È necessario bloccare o limitare nuove richieste di apertura pozzi, se in prossimità del mare (a distanze variabili, fino a 1 o 2 km dalla linea costiera), valutando anche la composizione geologica del terreno e la portata accertata della vena d’acqua sotterranea. Inoltre vanno vietate e sanzionate irrigazioni di coltivazioni agricole durante le ore più calde della giornata.

Si calcola che più di un quarto dell’acqua sparata sui campi nelle ore di massima calura si disperde nell’aria come evaporazione. Le annaffiature, se strettamente necessarie, durante giorni di calura dovranno essere autorizzate solo all’alba o al calar del Sole.
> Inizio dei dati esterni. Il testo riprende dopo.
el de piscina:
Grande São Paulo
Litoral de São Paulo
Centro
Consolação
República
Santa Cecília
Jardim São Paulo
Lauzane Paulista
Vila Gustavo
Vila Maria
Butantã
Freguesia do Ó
Poi ci sono interventi più efficaci capaci di riportare l’equilibrio tra acque dolci di falda in uscita verso il mare e acque marine pronte a risalire in falda. L’Atena Consulting, una delle società verdi associate ad Accademia Kronos, ha progettato tra il 2010 e il 2011 una rete di dissalatori ad energia solare aventi lo scopo di fornire acqua dolce alle coltivazioni in prossimità delle coste e rimpinguare le falde acquifere (al fine di evitare ulteriori intrusioni di acqua marina nei terreni costieri). Tale progetto è rimasto nel cassetto, tuttavia è ancora valido oggi e si può applicare nelle regioni italiane a rischio desertificazione.